Adipose tissue is highly enriched in sex steroids, with total concentrations estimated anywhere from 2 to 400 fold higher than plasma [5]. Highly variable sex steroid concentrations have been found both among individuals and in different fat depots within an individual, underscoring the potential for adipose tissue intracrinology to explain individual susceptibility to obesity and associated metabolic disorders, as well as sexual dimorphisms in fat distribution and total adiposity [5], [6]. Thus, differences in intra-adipose sex steroid production could help explain, for example, the higher risk of obesity in women but the disproportionate risk of obesity-related comorbidities in men [75]. Adipose tissue comprises numerous cell types, including adipocytes, pre-adipocytes, leukocytes, and other stromovascular cells including endothelial cells and fibroblasts. The widespread expression particularly of aromatase in these cell types suggests that all of these cell populations could contribute to whole tissue regulation of androgens and estrogens. Increased aromatase activity in adipose tissue has long been recognized as a feature of obesity, though whether this reflects an adaptive or pathogenic change remains uncertain. Recently, aromatase overexpression in white adipose tissue was shown to enhance adipogenesis and insulin sensitivity in male mice [76]. Of note, aromatase overexpression in this model was under control of the aP2 promoter, which is expressed in macrophages as well as adipocytes, raising the intriguing possibility that macrophage-specific aromatase activity contributed to the observed metabolic phenotype.

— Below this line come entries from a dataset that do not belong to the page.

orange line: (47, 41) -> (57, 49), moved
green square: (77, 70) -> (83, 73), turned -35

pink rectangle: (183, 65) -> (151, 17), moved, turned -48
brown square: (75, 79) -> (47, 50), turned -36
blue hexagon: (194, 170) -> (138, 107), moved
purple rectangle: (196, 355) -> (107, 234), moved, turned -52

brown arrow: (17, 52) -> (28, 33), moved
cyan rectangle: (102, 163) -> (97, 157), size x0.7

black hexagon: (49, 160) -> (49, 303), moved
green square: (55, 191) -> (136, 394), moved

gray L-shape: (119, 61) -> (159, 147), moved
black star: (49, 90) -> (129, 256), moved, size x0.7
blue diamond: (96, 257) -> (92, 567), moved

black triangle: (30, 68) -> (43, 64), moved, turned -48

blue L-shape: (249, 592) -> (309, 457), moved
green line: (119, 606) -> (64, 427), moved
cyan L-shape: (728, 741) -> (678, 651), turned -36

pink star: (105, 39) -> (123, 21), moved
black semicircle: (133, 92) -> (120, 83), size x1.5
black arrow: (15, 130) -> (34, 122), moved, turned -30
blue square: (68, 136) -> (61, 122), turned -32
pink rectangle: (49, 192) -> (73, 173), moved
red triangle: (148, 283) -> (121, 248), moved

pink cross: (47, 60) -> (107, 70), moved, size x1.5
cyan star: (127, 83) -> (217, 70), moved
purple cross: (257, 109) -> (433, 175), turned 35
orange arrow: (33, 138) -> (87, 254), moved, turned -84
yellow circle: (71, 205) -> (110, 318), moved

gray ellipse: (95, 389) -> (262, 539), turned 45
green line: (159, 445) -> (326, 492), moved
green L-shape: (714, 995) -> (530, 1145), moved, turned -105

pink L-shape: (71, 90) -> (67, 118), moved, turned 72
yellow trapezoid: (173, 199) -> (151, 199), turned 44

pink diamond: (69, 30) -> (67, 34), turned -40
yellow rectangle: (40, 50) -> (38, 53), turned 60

Extensive androgen metabolism also has been demonstrated within human adipose tissue in both men and women, and expression and activity of the steroidogenic enzymes 3βHSD, 3α-hydroxysteroid dehydrogenase (3αHSD), 17α-hydroxylase, 17βHSD, and 5α-reductase have been identified in adipose tissue [5]. Subcutaneous and visceral adipose tissue depots further exhibit activity of aldoketoreductase 1C (AKR1c) enzymes, which catalyze both the synthesis and inactivation of androgens [7]. Androgens exert myriad effects on lipid metabolism, insulin sensitivity, adipogenesis, and adipokine production within adipose tissue [77]; consequently, the local synthesis and metabolism of androgens are key determinants of tissue-specific energy metabolism as well as the endocrine function of adipose tissue. Notably, changes in the expression of steroid metabolism genes were among the most prominent changes in adipose tissue gene expression following a behavioral weight loss intervention in postmenopausal women [78], further supporting close associations among tissue intracrine function, energy balance, and adipose tissue remodeling. Importantly, steroidogenic activity in adipose tissue predominantly localizes to the stromovascular fraction rather than adipocytes [79]. This heterogeneous fraction constitutes vascular epithelial cells, fibroblasts, preadipocytes, and immune cells, and the respective contribution of each cell type to adipose tissue sex steroid concentrations has yet to be quantified.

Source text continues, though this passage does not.